Allandale Station's boundaries were created on 26 April 2013 and given the “local established name”. The term ‘Station’ was included in the name to distinguish it from the South Australian localities of Allendale East and Allendale North. Its boundaries align approximately with the Allandale Station pastoral lease.

The Oodnadatta Track passes through the locality entering in the south-east and exiting in the north-west near Oodnadatta while the Kemp Road, an unsealed road passes through the west side of the locality via Oodnadatta on its way to the Macumba homestead The Neales River flows from the west through the locality on its way to Lake Eyre in the east. Mount Toondina crater, an impact structure, is located in the locality's south-east.

Land use within the locality is ’primary production’ with the majority of the land being located in the Allandale Station pastoral lease. Allandale Station includes the Algebuckina Bridge, a disused railway bridge which spans the Neales River and which is listed on the South Australian Heritage Register.

The 2016 Australian census which was conducted in August 2016 reports that Allandale Station and other adjoining localities in the north of South Australia shared a population of 204 people of which at least 80 are estimated by the Outback Communities Authority to be living in the locality of Oodnadatta.

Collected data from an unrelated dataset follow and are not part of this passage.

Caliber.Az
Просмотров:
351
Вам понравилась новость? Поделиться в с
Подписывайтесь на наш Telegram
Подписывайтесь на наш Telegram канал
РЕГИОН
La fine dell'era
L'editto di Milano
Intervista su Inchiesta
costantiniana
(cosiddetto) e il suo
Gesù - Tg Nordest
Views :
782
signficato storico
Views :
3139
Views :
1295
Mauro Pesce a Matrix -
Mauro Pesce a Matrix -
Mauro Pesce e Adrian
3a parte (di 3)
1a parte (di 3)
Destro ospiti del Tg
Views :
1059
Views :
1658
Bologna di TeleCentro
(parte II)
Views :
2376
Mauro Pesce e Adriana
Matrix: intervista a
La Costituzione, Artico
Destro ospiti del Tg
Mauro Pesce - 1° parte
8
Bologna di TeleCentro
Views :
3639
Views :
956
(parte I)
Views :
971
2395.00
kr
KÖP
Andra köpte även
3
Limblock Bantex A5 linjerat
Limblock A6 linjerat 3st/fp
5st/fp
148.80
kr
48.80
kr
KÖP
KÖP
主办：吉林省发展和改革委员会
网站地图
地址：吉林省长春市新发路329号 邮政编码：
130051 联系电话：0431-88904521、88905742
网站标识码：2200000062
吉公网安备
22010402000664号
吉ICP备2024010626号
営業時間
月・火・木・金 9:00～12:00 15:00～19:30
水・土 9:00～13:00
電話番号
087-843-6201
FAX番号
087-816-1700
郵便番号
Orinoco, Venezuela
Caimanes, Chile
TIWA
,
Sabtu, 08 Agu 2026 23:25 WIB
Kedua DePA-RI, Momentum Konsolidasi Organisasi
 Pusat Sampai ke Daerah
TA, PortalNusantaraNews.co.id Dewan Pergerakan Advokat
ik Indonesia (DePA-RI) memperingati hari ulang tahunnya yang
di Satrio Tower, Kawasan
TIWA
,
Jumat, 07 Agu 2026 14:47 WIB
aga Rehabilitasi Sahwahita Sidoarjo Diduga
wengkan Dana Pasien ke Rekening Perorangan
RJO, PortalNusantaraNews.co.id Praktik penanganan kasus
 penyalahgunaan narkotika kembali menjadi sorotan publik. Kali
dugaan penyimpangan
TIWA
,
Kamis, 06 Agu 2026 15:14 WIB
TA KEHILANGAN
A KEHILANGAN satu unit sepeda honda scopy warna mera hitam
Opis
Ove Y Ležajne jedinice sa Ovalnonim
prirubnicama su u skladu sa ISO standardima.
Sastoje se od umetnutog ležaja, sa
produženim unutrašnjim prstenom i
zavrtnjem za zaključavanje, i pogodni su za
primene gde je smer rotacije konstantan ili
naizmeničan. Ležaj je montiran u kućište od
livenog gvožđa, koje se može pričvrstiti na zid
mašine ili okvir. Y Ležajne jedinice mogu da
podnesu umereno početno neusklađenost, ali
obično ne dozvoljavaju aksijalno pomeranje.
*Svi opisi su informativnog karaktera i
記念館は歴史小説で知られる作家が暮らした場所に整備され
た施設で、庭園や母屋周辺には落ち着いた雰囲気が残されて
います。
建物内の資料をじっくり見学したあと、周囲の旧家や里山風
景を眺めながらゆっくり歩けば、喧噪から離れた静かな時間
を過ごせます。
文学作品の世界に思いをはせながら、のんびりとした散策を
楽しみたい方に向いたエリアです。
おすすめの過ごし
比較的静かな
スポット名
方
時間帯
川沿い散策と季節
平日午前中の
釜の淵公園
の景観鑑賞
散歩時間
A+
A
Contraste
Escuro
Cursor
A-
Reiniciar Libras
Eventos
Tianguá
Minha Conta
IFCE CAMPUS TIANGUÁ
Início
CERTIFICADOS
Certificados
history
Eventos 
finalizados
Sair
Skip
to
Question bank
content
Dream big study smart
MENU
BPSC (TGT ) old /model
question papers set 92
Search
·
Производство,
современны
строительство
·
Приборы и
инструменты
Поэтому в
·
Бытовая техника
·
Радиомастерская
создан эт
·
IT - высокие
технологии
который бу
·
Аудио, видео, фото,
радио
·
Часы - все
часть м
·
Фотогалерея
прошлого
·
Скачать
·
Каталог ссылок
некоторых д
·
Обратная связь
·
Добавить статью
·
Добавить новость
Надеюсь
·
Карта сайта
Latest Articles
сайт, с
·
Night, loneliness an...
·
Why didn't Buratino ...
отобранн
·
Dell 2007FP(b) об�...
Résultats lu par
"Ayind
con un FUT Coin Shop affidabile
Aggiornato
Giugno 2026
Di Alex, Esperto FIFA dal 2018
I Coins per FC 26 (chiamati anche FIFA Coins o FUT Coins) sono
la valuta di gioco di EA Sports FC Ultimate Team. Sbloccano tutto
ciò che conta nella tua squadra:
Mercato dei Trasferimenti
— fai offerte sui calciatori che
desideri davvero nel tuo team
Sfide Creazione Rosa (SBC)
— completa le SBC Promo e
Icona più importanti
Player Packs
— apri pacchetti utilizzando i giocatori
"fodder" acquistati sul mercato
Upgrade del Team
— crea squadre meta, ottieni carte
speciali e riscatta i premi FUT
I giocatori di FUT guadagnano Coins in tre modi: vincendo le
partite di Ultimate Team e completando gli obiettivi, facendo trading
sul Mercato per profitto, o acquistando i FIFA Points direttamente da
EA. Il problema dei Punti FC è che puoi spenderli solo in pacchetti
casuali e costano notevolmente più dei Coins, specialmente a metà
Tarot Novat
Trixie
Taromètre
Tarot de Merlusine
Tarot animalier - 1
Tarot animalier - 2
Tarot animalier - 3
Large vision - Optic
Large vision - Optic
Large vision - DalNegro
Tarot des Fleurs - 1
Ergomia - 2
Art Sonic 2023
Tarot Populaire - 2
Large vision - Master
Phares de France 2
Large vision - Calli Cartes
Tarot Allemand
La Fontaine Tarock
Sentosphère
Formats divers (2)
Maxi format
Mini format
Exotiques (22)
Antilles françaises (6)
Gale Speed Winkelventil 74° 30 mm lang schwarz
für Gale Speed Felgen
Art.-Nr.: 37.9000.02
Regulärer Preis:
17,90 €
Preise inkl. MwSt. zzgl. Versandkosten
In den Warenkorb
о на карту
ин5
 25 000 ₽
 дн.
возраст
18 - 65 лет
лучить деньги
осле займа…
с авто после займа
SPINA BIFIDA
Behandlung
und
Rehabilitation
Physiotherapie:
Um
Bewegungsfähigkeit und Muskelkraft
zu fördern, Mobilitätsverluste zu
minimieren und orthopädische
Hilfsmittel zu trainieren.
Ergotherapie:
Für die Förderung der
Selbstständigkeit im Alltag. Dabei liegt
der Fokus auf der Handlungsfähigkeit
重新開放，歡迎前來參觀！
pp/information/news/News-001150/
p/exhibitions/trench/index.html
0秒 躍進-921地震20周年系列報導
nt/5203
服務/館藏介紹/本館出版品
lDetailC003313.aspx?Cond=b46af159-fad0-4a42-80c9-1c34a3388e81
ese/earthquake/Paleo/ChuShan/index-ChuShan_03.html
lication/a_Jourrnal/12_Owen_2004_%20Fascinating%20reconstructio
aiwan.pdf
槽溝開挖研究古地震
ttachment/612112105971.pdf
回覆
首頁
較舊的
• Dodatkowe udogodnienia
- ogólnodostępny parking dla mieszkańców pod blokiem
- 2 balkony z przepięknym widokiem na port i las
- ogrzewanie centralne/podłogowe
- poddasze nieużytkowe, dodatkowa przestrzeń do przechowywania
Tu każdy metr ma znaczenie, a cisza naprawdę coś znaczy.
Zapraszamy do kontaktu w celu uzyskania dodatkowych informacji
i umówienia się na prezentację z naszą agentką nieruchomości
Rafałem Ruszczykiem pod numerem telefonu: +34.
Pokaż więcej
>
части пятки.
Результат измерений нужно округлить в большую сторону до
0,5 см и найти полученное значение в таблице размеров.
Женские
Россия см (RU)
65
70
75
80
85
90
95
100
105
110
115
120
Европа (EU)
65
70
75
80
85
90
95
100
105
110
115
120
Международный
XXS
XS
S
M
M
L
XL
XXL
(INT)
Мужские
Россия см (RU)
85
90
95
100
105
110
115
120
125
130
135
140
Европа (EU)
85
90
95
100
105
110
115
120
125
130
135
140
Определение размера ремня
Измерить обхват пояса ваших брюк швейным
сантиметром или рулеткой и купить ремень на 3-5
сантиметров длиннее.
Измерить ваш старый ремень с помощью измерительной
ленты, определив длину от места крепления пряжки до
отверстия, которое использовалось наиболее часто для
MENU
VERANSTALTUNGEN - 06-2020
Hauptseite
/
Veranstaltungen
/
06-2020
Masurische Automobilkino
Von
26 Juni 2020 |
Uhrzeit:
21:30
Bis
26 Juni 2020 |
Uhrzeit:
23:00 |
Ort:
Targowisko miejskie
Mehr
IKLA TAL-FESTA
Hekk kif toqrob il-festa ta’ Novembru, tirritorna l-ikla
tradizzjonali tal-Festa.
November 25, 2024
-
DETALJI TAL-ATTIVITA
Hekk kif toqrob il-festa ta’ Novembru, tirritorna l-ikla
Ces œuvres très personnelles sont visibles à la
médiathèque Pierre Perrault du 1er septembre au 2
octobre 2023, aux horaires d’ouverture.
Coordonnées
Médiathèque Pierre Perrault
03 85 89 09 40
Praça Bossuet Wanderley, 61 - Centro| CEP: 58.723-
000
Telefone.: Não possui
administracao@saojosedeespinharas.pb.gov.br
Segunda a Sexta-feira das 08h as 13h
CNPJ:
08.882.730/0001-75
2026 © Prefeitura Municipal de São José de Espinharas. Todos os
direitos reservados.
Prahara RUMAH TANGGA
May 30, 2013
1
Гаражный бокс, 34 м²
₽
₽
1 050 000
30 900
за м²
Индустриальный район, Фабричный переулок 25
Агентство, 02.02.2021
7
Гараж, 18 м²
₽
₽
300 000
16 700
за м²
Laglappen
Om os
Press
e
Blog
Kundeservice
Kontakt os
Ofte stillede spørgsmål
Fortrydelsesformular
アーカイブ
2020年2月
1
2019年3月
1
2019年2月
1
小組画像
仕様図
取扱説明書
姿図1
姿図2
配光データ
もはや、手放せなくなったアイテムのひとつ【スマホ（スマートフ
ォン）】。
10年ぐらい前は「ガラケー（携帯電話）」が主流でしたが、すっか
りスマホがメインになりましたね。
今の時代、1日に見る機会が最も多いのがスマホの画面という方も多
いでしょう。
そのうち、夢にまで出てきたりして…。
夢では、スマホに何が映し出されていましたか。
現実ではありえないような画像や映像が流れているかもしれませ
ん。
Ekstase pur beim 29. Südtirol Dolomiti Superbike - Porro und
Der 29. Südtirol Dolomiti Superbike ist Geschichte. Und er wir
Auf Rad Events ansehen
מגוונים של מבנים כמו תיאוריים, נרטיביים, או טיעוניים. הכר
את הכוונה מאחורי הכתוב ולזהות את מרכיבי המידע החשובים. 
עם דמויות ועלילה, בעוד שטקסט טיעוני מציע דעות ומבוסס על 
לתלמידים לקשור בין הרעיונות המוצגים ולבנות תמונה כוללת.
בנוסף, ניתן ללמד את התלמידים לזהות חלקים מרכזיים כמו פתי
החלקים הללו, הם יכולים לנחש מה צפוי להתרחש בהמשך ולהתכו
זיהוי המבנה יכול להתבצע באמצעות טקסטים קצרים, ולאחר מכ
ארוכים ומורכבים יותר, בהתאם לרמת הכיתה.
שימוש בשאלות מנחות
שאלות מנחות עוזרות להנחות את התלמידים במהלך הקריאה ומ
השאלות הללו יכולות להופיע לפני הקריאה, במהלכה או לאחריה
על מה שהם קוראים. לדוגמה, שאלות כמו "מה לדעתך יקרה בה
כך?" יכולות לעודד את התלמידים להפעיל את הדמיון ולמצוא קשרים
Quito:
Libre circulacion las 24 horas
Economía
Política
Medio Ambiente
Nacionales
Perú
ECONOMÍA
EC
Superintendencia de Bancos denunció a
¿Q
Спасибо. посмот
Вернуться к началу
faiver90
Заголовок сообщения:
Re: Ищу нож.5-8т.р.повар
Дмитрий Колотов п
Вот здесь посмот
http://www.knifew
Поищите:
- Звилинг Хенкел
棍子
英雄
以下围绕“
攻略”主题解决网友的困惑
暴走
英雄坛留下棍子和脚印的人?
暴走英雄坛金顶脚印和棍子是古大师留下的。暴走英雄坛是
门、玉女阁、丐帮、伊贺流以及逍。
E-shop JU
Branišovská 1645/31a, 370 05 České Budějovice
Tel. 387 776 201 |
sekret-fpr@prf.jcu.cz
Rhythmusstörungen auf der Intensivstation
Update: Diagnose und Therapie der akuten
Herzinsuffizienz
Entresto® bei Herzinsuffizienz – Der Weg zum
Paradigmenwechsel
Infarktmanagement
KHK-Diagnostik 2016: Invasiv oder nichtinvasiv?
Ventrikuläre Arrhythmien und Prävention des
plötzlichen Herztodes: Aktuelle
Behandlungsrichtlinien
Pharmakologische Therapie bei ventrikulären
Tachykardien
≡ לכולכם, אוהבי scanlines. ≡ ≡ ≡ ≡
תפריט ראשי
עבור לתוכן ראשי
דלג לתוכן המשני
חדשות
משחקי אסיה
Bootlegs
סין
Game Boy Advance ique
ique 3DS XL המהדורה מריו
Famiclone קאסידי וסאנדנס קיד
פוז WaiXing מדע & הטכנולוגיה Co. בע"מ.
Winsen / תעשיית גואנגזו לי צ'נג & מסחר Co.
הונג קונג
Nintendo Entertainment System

Allandale Station is located within the federal division of Grey, the state electoral district of Giles, the Pastoral Unincorporated Area of South Australia and the state government region of the Far North.

==Town of Algebuckina==
Algebuckina is a town proclaimed by the South Australian government in 1898 and is located on the east side of the locality adjoining the alignment of the former Central Australia Railway about 48 km south-east of the town of Oodnadatta. Its site was surveyed in September 1890 in anticipation of the outcome of the discovery of gold in the adjoining area but was not proclaimed until 21 July 1898. The town was never developed and its site remains empty to the present day. The name which was originally used for the now-closed railway station located near the site of the town was derived from the Aboriginal name of a nearby water hole recorded by A. T. Woods in 1872.